▶ Brief: The reply should be a single number: the count of lines below that contain the word "Thăng".

▶ Source data:
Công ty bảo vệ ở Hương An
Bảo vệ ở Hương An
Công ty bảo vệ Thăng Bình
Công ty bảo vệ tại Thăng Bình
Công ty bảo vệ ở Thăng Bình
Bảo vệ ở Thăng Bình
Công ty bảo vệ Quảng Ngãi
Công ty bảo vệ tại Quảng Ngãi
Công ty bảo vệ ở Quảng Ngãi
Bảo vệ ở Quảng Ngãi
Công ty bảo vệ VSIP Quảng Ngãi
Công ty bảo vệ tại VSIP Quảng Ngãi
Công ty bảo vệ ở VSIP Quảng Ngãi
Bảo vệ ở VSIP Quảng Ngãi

==

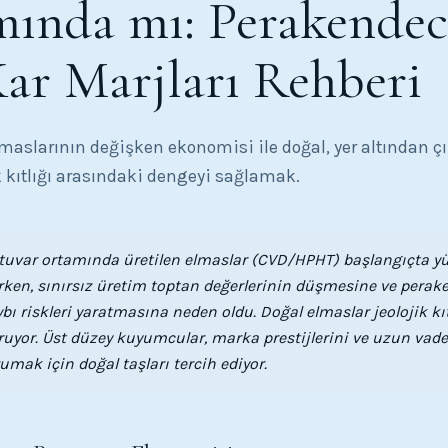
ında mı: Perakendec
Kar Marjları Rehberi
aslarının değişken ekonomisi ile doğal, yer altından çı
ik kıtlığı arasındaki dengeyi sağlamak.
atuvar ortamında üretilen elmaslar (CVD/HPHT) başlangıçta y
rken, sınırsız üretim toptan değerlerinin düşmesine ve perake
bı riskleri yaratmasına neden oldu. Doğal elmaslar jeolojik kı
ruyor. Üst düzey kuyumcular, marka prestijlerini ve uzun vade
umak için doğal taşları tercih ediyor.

==

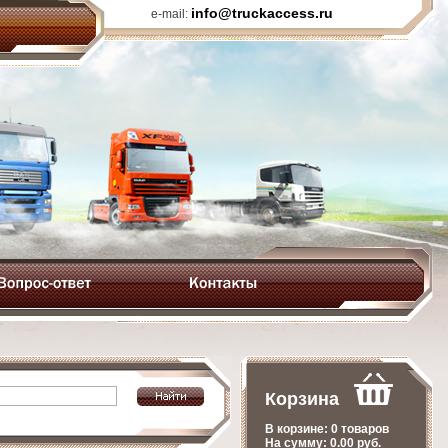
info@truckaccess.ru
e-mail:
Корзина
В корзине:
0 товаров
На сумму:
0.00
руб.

▶ Output below: 4